Buzz Lightyear’s ‘falling with style’ is a better way to describe what is in fact stylish gliding, without any flapping.

Flying fish have evolved large wing-shaped fins that enable gliding over distance and their maximum recorded distance is 655 feet! Ocean goers witness them exiting one side of a swell before entering another swell. Sometimes this can take 45 seconds, so it’s exciting to watch.

Flying fish acrobatics confused our Ancient Greek ancestors who named them Exocoetidae or ‘sleeping outside’ because they thought flying fish leaped from the water to sleep in boats.

Today, children use the tongue twister ‘Fly, flying fish, fly’ to practice their English language skills and learn more incredible flying fish facts.

2. They Fly To Avoid Predators

Great white pelican, Pelecanus onocrotalus

Birds feed on flying fish that exit the water at the wrong time.


Their flying ability most likely evolved so they could escape predators.

Flying fish predators include mackerel, tuna, swordfish, and marlin all of which are large fast fish.
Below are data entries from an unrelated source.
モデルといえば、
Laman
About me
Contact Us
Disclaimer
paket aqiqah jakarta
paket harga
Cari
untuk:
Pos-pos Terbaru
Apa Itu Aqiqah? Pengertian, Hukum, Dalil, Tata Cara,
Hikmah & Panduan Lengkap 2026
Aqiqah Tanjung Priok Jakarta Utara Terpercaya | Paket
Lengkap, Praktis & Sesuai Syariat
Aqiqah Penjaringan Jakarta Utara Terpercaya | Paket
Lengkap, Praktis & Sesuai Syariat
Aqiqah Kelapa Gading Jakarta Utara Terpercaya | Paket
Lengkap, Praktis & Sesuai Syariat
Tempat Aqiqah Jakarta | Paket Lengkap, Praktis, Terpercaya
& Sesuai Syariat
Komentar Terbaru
To escape them, flying fish gather speed and leap from the ocean, gliding into the air so they can’t be grabbed from behind.

Unfortunately, once in the air, they are prey to birds. Poor flying fish just can’t win. They feed a lot of other creatures and are an essential part of the ecosystem as a result.
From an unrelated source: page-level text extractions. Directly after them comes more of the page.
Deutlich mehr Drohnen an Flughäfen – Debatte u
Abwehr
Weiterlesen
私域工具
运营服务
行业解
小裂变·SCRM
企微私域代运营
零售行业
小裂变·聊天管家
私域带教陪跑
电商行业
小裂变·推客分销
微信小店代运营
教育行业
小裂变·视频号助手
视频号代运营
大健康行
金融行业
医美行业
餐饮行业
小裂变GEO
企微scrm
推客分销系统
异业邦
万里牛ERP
3. Flying Fish Are Incredibly Fast

Flying fish taking off from the ocean surface.

Flying fish can reach speeds of 56 kms an hour.

©Agami Photo Agency/Shutterstock.com

Flying fish are fast. They can reach phenomenal speeds of 56 kilometers an hour, utilizing their torpedo shape and vertically forked tail to fire themselves out of the water. For comparison, that’s about the same speed as a lion.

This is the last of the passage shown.